Analysis from the D-First study showed that 33% of 52 patients with newly diagnosed CML–CP developed pleural effusion within 18 months of beginning first-line tyrosine kinase inhibitor therapy, with 10 grade 1 and seven grade 2 cases reported.
Pleural effusion was significantly more common in patients aged 60 years or older than in younger patients, but gender, body weight, Sokal score and BCR–ABL1 transcript expression did not significantly predict likelihood of the adverse event.
Lymphocytosis per se was not associated with pleural effusion, the authors say.
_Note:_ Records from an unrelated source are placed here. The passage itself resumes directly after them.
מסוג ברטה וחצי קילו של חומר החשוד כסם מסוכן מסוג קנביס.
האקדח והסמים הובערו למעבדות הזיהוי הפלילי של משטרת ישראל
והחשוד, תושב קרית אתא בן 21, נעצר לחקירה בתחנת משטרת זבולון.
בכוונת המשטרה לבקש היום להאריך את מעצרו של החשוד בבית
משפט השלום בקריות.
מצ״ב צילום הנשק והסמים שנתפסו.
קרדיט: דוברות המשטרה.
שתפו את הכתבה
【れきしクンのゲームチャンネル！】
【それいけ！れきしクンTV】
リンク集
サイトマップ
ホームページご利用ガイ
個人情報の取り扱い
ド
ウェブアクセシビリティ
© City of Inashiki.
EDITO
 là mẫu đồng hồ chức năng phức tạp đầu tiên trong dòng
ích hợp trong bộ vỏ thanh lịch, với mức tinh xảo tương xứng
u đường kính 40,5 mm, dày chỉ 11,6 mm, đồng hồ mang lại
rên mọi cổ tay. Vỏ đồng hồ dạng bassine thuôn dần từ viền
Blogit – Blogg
But CD56+ lymphocyte (natural killer cell) counts after 1 month of treatment were higher in patients who developed pleural effusion than those who did not, with a significant difference in the side-effect rate at 6, 12, and 18 months between patients who had a count of at least 428 per μL and those with a lower count.
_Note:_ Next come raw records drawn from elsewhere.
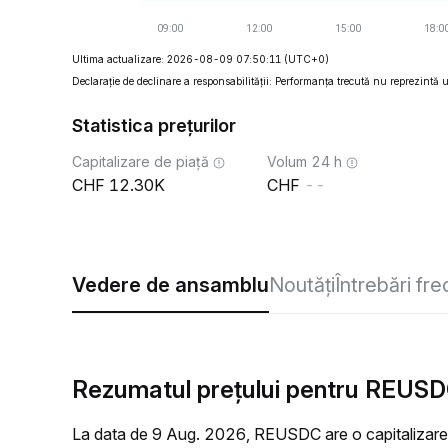
Ultima actualizare: 2026-08-09 07:50:11
(UTC+0)
Declarație de declinare a responsabilității: Performanța trecută nu reprezintă un
Statistica prețurilor
Capitalizare de piață
Volum 24 h
12.30K
--
Vedere de ansamblu
Noutăți
Întrebări fr
Rezumatul prețului pentru REUSDC
La data de 9 Aug. 2026, REUSDC are o capitalizare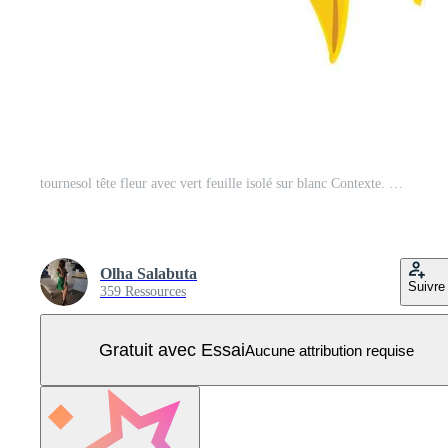
tournesol tête fleur avec vert feuille isolé sur blanc Contexte. botanique floral illustration de Jaune été fleur Vecteur Pro
Olha Salabuta
Suivre
359 Ressources
Gratuit avec Essai
Aucune attribution requise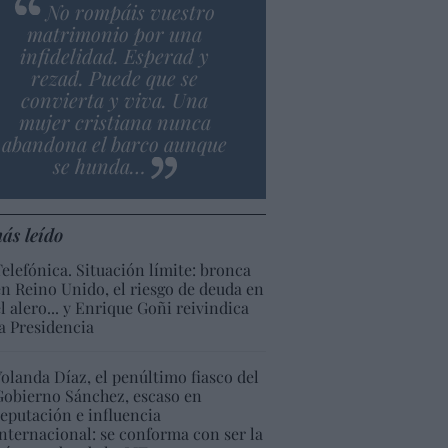
No rompáis vuestro
matrimonio por una
infidelidad. Esperad y
rezad. Puede que se
convierta y viva. Una
mujer cristiana nunca
abandona el barco aunque
se hunda…
ás leído
Telefónica. Situación límite: bronca
en Reino Unido, el riesgo de deuda en
el alero... y Enrique Goñi reivindica
la Presidencia
Yolanda Díaz, el penúltimo fiasco del
Gobierno Sánchez, escaso en
reputación e influencia
internacional: se conforma con ser la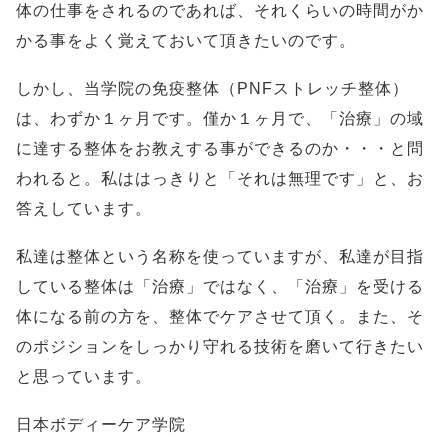
体の仕事をされるのであれば、それくらいの時間がか
かる事をよく覚えておいて頂きたいのです。
しかし、当学院の免疫整体（PNFストレッチ整体）
は、わずか１ヶ月です。僅か１ヶ月で、「治療」の域
に達する整体をお教えする事ができるのか・・・と問
われると。私ははっきりと「それは無理です」と、お
答えしています。
私達は整体という名称を使っていますが、私達が目指
している整体は「治療」ではなく、「治療」を受ける
体になる前の方を、整体でケアさせて頂く。また、そ
のポジションをしっかり守れる技術を磨いて行きたい
と思っています。
日本ボディーケア学院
The majority (75%) of the 51 patients who continued treatment for more than 1 month achieved a major molecular response (MMR; <0.1% BCR–ABL1IS) within 12 months of initiating dasatinib, and 59% had a deep molecular response (DMR; <0.0069% BCR–ABL1IS) within 18 months of treatment, say Noriyoshi Iriyama, from Nihon University School of Medicine in Tokyo, Japan, and co-authors.
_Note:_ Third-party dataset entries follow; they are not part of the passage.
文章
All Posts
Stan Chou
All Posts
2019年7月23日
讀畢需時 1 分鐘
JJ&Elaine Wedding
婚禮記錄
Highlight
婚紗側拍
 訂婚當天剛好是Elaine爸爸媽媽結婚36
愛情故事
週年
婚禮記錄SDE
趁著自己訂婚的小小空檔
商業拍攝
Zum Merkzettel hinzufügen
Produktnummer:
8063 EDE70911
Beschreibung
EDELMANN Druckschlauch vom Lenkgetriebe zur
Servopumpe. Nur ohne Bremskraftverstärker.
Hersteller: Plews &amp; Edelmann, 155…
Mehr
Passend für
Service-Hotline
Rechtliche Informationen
MMR and DMR were assessed at 3, 6, 9, 12, 15, and 18 months; cumulative rates of MMR were higher in patients who developed pleural effusion than those who did not at all time points, with a significant difference in the rate of MMR by 3 months, becoming nonsignificant thereafter.
“We suggest that an immune response involving [natural killer] cells occurring as early as 1 month after dasatinib administration increases the incidence of [pleural effusion] for up to 18 months and likely promotes rapid tumor regression within 3 months,” the authors write.
They add that the cumulative rate of DMR was also consistently higher over the study in patients who experienced pleural effusion than those who did not, although the differences were not significant at any point.
“The DMR results suggest that the mechanism underlying [pleural effusion] development likely promotes only transient tumor regression in the first-line setting,” Iriyama et al say.
They conclude: “This study not only reveals a possible mechanism of [pleural effusion] development, but also suggests that, similar to previous studies, the occurrence of [pleural effusion] may be related to favorable outcomes in patients with CML-CP.”